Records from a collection
■ ■ ■ ■ ■

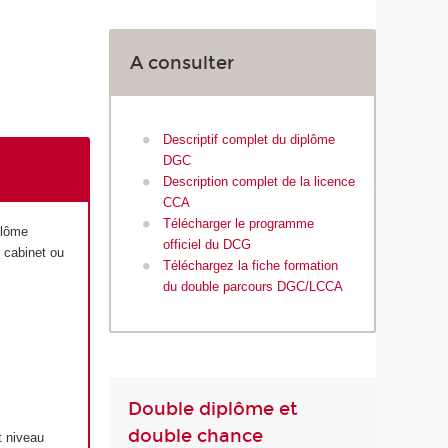
A consulter
Descriptif complet du diplôme
DGC
Description complet de la licence
CCA
Télécharger le programme
plôme
officiel du DCG
 cabinet ou
Téléchargez la fiche formation
du double parcours DGC/LCCA
Double diplôme et
double chance
t niveau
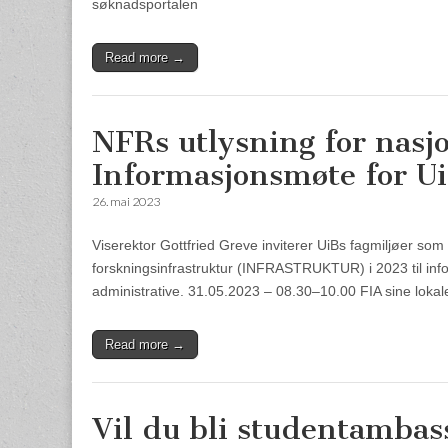
søknadsportalen
Read more →
NFRs utlysning for nasj
Informasjonsmøte for Ui
26. mai 2023
Viserektor Gottfried Greve inviterer UiBs fagmiljøer som 
forskningsinfrastruktur (INFRASTRUKTUR) i 2023 til inf
administrative. 31.05.2023 – 08.30–10.00 FIA sine lokal
Read more →
Vil du bli studentambas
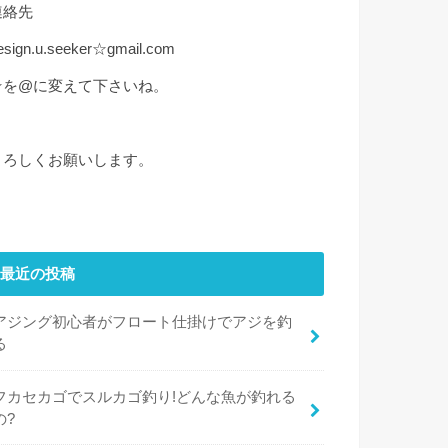
連絡先
esign.u.seeker☆gmail.com
☆を@に変えて下さいね。
よろしくお願いします。
最近の投稿
アジング初心者がフロート仕掛けでアジを釣
る
フカセカゴでスルカゴ釣り!どんな魚が釣れる
の?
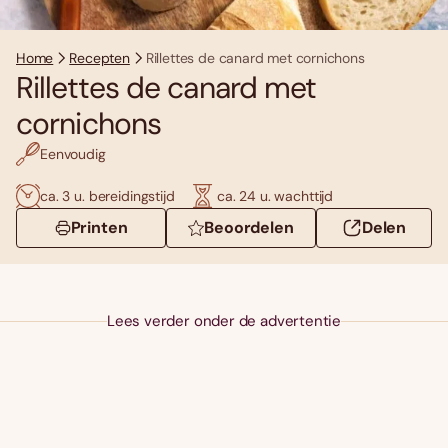
Home
Recepten
Rillettes de canard met cornichons
Rillettes de canard met
cornichons
Eenvoudig
ca. 3 u. bereidingstijd
ca. 24 u. wachttijd
Printen
Beoordelen
Delen
Lees verder onder de advertentie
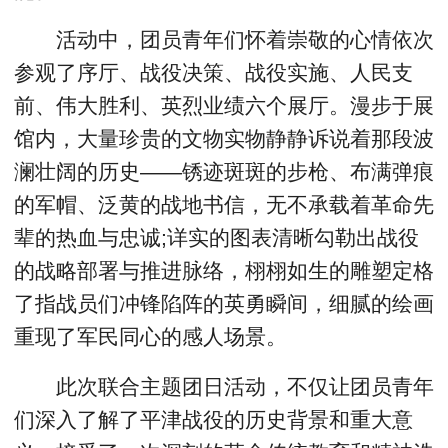
活动中，团员青年们怀着崇敬的心情依次
参观了序厅、战役决策、战役实施、人民支
前、伟大胜利、英烈业绩六个展厅。漫步于展
馆内，大量珍贵的文物实物静静诉说着那段波
澜壮阔的历史——锈迹斑斑的步枪、布满弹痕
的军帽、泛黄的战地书信，无不承载着革命先
辈的热血与忠诚;详实的图表清晰勾勒出战役
的战略部署与推进脉络，栩栩如生的雕塑定格
了指战员们冲锋陷阵的英勇瞬间，细腻的绘画
重现了军民同心的感人场景。
此次联合主题团日活动，不仅让团员青年
们深入了解了平津战役的历史背景和重大意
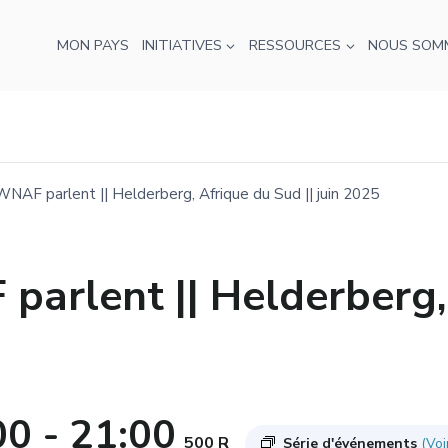
MON PAYS
INITIATIVES
RESSOURCES
NOUS SOM
NAF parlent || Helderberg, Afrique du Sud || juin 2025
arlent || Helderberg, 
00
-
21:00
500 R
Série d'événements
(Voi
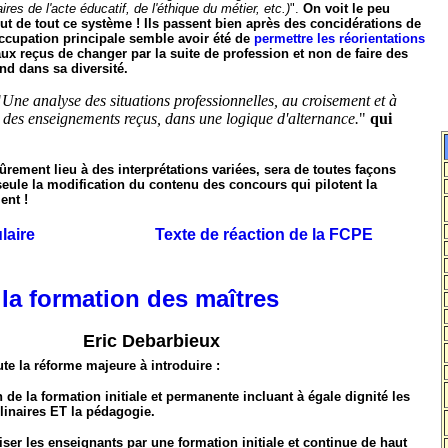
res de l'acte éducatif, de l'éthique du métier, etc.)
".
On voit le peu
 but de tout ce système ! Ils passent bien après des concidérations de
éoccupation principale semble avoir été de
permettre les réorientations
aux reçus de changer par la suite de profession et non de faire des
nd dans sa diversité.
"
Une analyse des situations professionnelles, au croisement et à
et des enseignements reçus, dans une logique d'alternance.
"
qui
sûrement lieu à des interprétations variées, sera de toutes façons
 seule la modification du contenu des concours qui pilotent la
ent !
laire
Texte de réaction de la FCPE
t la formation des maîtres
Eric Debarbieux
te la réforme majeure à introduire :
 de la formation initiale et permanente incluant à égale dignité les
linaires ET la pédagogie.
ser les enseignants par une formation initiale et continue de haut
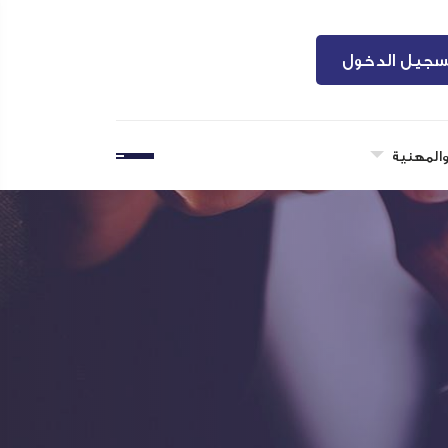
سجيل الدخول
والمهنية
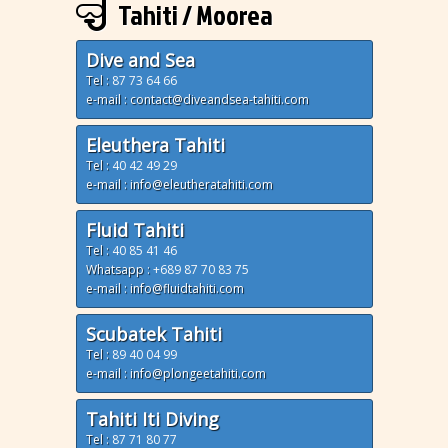
Tahiti / Moorea
Dive and Sea
Tel :
87 73 64 66
e-mail : contact@diveandsea-tahiti.com
Eleuthera Tahiti
Tel :
40 42 49 29
e-mail : info@eleutheratahiti.com
Fluid Tahiti
Tel :
40 85 41 46
Whatsapp :
+689 87 70 83 75
e-mail : info@fluidtahiti.com
Scubatek Tahiti
Tel :
89 40 04 99
e-mail : info@plongeetahiti.com
Tahiti Iti Diving
Tel :
87 71 80 77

■ ■ ■ ■ ■

* _Activity_: Retype the data word for word, please, and keep the images out.

* _Exercise output_:
A consulter
Descriptif complet du diplôme
DGC
Description complet de la licence
CCA
Télécharger le programme
plôme
officiel du DCG
 cabinet ou
Téléchargez la fiche formation
du double parcours DGC/LCCA
Double diplôme et
double chance
t niveau
søknadsportalen
Read more →
NFRs utlysning for nasj
Informasjonsmøte for Ui
26. mai 2023
Viserektor Gottfried Greve inviterer UiBs fagmiljøer som 
forskningsinfrastruktur (INFRASTRUKTUR) i 2023 til inf
administrative. 31.05.2023 – 08.30–10.00 FIA sine lokal
Read more →
Vil du bli studentambas
連絡先
esign.u.seeker☆gmail.com
☆を@に変えて下さいね。
よろしくお願いします。
最近の投稿
アジング初心者がフロート仕掛けでアジを釣
る
フカセカゴでスルカゴ釣り!どんな魚が釣れる
の?
Home
Recepten
Rillettes de canard met cornichons
Rillettes de canard met
cornichons
Eenvoudig
ca. 3 u. bereidingstijd
ca. 24 u. wachttijd
Printen
Beoordelen
Delen
Lees verder onder de advertentie
活动中，团员青年们怀着崇敬的心情依次
参观了序厅、战役决策、战役实施、人民支
前、伟大胜利、英烈业绩六个展厅。漫步于展
馆内，大量珍贵的文物实物静静诉说着那段波
澜壮阔的历史——锈迹斑斑的步枪、布满弹痕
的军帽、泛黄的战地书信，无不承载着革命先
辈的热血与忠诚;详实的图表清晰勾勒出战役
的战略部署与推进脉络，栩栩如生的雕塑定格
了指战员们冲锋陷阵的英勇瞬间，细腻的绘画
重现了军民同心的感人场景。
此次联合主题团日活动，不仅让团员青年
们深入了解了平津战役的历史背景和重大意
MON PAYS
INITIATIVES
RESSOURCES
NOUS SOM
NAF parlent || Helderberg, Afrique du Sud || juin 2025
arlent || Helderberg, 
00
-
21:00
500 R
Série d'événements
(Voi
res de l'acte éducatif, de l'éthique du métier, etc.)
".
On voit le peu
 but de tout ce système ! Ils passent bien après des concidérations de
éoccupation principale semble avoir été de
permettre les réorientations
aux reçus de changer par la suite de profession et non de faire des
nd dans sa diversité.
"
Une analyse des situations professionnelles, au croisement et à
et des enseignements reçus, dans une logique d'alternance.
"
qui
sûrement lieu à des interprétations variées, sera de toutes façons
 seule la modification du contenu des concours qui pilotent la
ent !
laire
Texte de réaction de la FCPE
t la formation des maîtres
Eric Debarbieux
te la réforme majeure à introduire :
 de la formation initiale et permanente incluant à égale dignité les
linaires ET la pédagogie.
ser les enseignants par une formation initiale et continue de haut
سجيل الدخول
والمهنية
Tahiti / Moorea
Dive and Sea
Tel :
87 73 64 66
e-mail : contact@diveandsea-tahiti.com
Eleuthera Tahiti
Tel :
40 42 49 29
e-mail : info@eleutheratahiti.com
Fluid Tahiti
Tel :
40 85 41 46
Whatsapp :
+689 87 70 83 75
e-mail : info@fluidtahiti.com
Scubatek Tahiti
Tel :
89 40 04 99
e-mail : info@plongeetahiti.com
Tahiti Iti Diving
Tel :
87 71 80 77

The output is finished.